For when, sore sick of a fever, he long lay unconscious in a death sweat and
everyone despaired of his recovery, he was baptized without his knowledge. And
I myself cared little, at the time, presuming that his soul would retain what
it had taken from me rather than what was done to his unconscious body. It turned
out, however, far differently, for he was revived and restored. Immediately,
as soon as I could talk to him--and I did this as soon as he was able, for I
never left him and we hung on each other overmuch--I tried to jest with him,
supposing that he also would jest in return about that baptism which he had
received when his mind and senses were inactive, but which he had since learned
that he had received. But he recoiled from me, as if I were his enemy, and,
with a remarkable and unexpected freedom, he admonished me that, if I desired
to continue as his friend, I must cease to say such things. Confounded and confused,
I concealed my feelings till he should get well and his health recover enough
to allow me to deal with him as I wished. But he was snatched away from my madness,
that with thee he might be preserved for my consolation. A few days after, during
my absence, the fever returned and he died.

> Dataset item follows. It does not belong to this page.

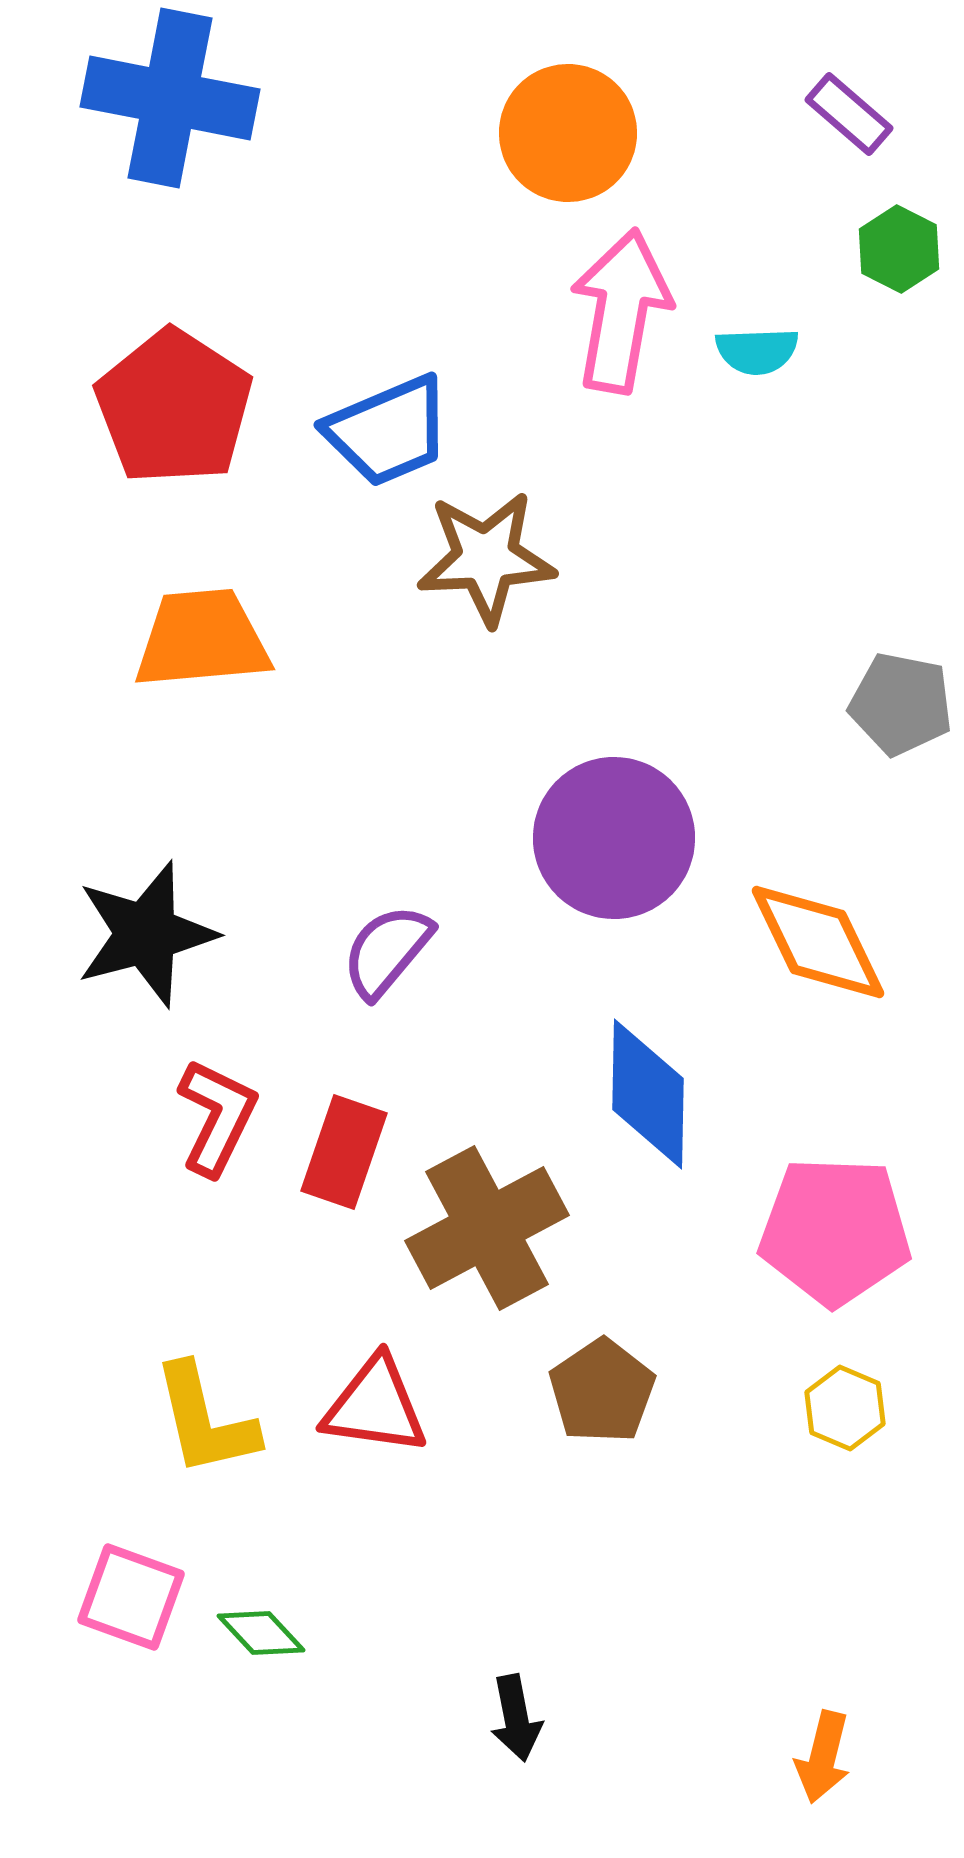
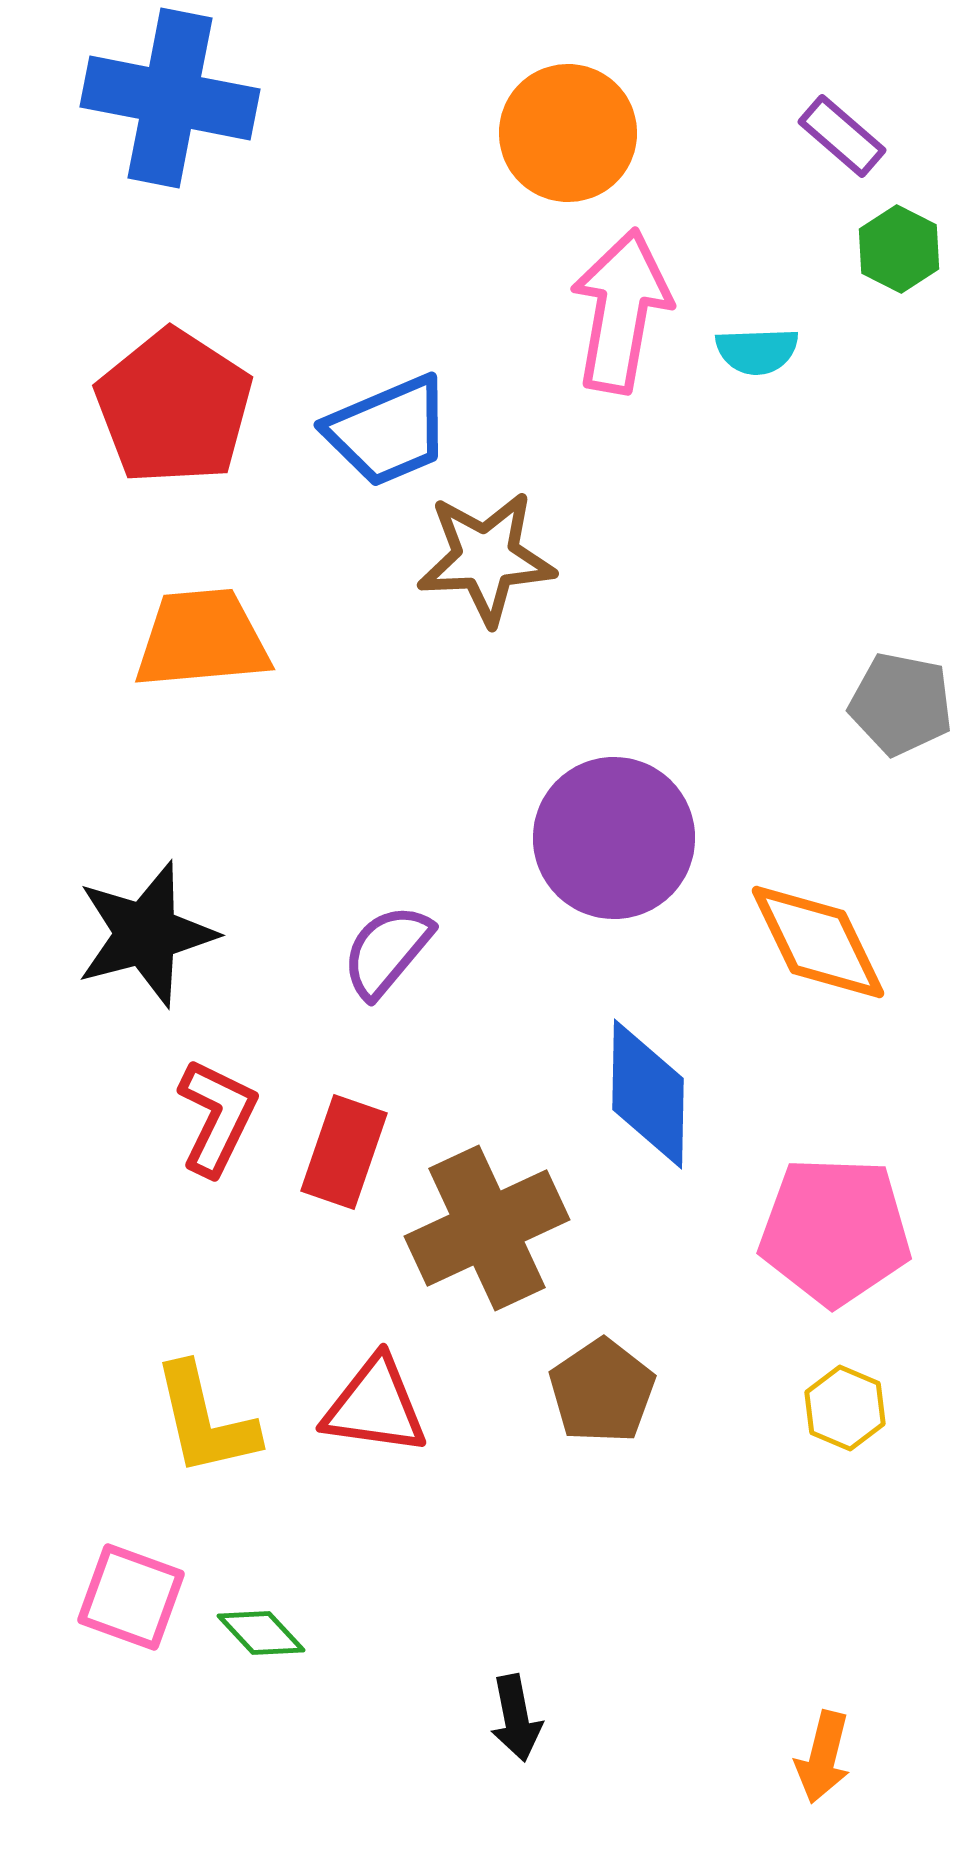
purple rectangle: moved 7 px left, 22 px down
brown cross: rotated 3 degrees clockwise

9. My heart was utterly darkened by this sorrow and everywhere
I looked I saw death. My native place was a torture room
to me and my father's house a strange unhappiness. And all
the things I had done with him--now that he was gone--became
a frightful torment. My eyes sought him everywhere, but
they did not see him; and I hated all places because he
was not in them, because they could not say to me, "Look,
he is coming," as they did when he was alive and absent.
I became a hard riddle to myself, and I asked my soul why
she was so downcast and why this disquieted me so sorely.
But she did not know how to answer me. And if I said, "Hope
thou in God," she very properly disobeyed me,
because that dearest friend she had lost was as an actual
man, both truer and better than the imagined deity she was
ordered to put her hope in. Nothing but tears were sweet
to me and they took my friend's place in my heart's desire.